A Z39.50 initRequest:
<PDU> <initRequest> <protocolVersion><xer:BIT_STRING>111</xer:BIT_STRING></protocolVersion> <options><xer:BIT_STRING>110000011000000</xer:BIT_STRING></options> <preferredMessageSize>1048576</preferredMessageSize> <exceptionalRecordSize>1048576</exceptionalRecordSize> </initRequest> </PDU>This is slightly different from the hand crafted examples proposed by the XER discussion mailing list: it includes an extra level of tagging for some members. However, this approach reflects the structure and semantic information in the ASN.1 specification.

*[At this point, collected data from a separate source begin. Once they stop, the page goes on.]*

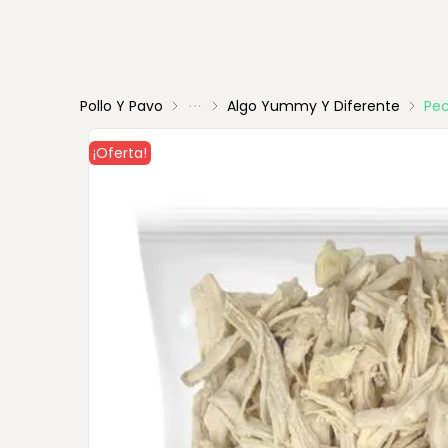
Pollo Y Pavo
Algo Yummy Y Diferente
Pec
¡Oferta!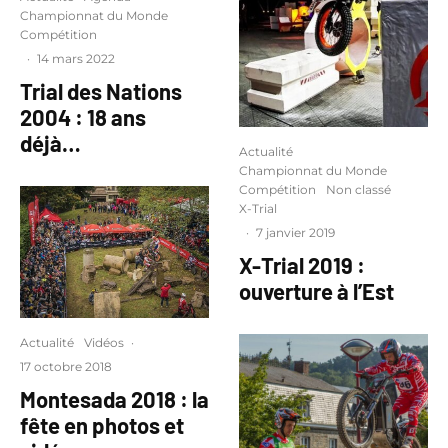
Championnat du Monde
Compétition
·
14 mars 2022
Trial des Nations
2004 : 18 ans
déjà…
Actualité
Championnat du Monde
Compétition
Non classé
X-Trial
·
7 janvier 2019
X-Trial 2019 :
ouverture à l’Est
Actualité
Vidéos
·
17 octobre 2018
Montesada 2018 : la
fête en photos et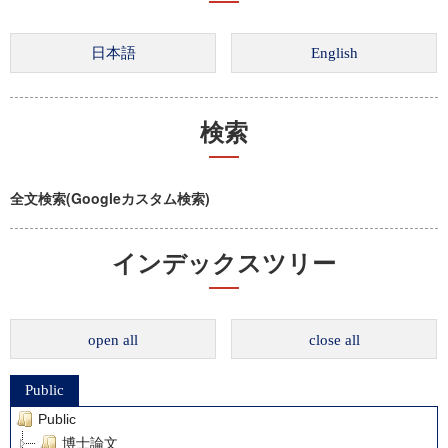
検索
全文検索(Googleカスタム検索)
インデックスツリー
open all
close all
Public
Public
博士論文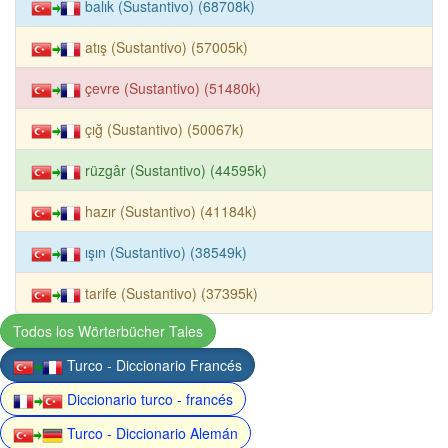
balık (Sustantivo) (68708k)
atış (Sustantivo) (57005k)
çevre (Sustantivo) (51480k)
çığ (Sustantivo) (50067k)
rüzgâr (Sustantivo) (44595k)
hazır (Sustantivo) (41184k)
ışın (Sustantivo) (38549k)
tarife (Sustantivo) (37395k)
Todos los Wörterbücher Tales
Turco - Diccionario Francés
Diccionario turco - francés
Turco - Diccionario Alemán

This extra information maybe helpful to the reader.
A Z39.50 initResponse:
<PDU> <initResponse> <protocolVersion><xer:BIT_STRING>111</xer:BIT_STRING></protocolVersion> <options><xer:BIT_STRING>110000011000000</xer:BIT_STRING></options> <preferredMessageSize>32768</preferredMessageSize> <exceptionalRecordSize>1048576</exceptionalRecordSize> <result>true</result> <implementationId><xer:GeneralString>34</xer:GeneralString></implementationId> <implementationName><xer:GeneralString>CNIDR zserver</xer:GeneralString></implementationName> <implementationVersion><xer:GeneralString>2.01c</xer:GeneralString></implementationVersion> </initResponse> </PDU>
A Z39.50 searchRequest:
<PDU> <searchRequest> <smallSetUpperBound>0</smallSetUpperBound> <largeSetLowerBound>1000000</largeSetLowerBound> <mediumSetPresentNumber>20</mediumSetPresentNumber> <replaceIndicator>true</replaceIndicator> <resultSetName><xer:GeneralString>Default</xer:GeneralString></resultSetName> <databaseNames> <DatabaseName> <InternationalString><xer:GeneralString>xxdefault</xer:GeneralString></InternationalString> </DatabaseName> </databaseNames> <query> <type-1> <attributeSet><xer:OBJECT_IDENTIFIER>1.2.840.10003.3.1</xer:OBJECT_IDENTIFIER></attributeSet> <rpn> <op> <attrTerm> <attributes><XER:seq/></attributes> <term><general>Kelvin</general></term> </attrTerm> </op> </rpn> </type-1> </query> </searchRequest> </PDU>
A Z39.50 close:
<PDU> <close> <closeReason><xer:INTEGER>0</xer:INTEGER></closeReason> </close> </PDU>
This should be feasible, but will need to be tested to see if it is possible and if there are issues it raises.
We have proposed a simple encoding of ASN.1 ANY data. However, further investigation is required.
The rules can be applied automatically, making the task of writing XER programs easier. This has been demonstrated by the success of our prototype, which generated the XER code from an ASN.1 specification without the need for manual intervention.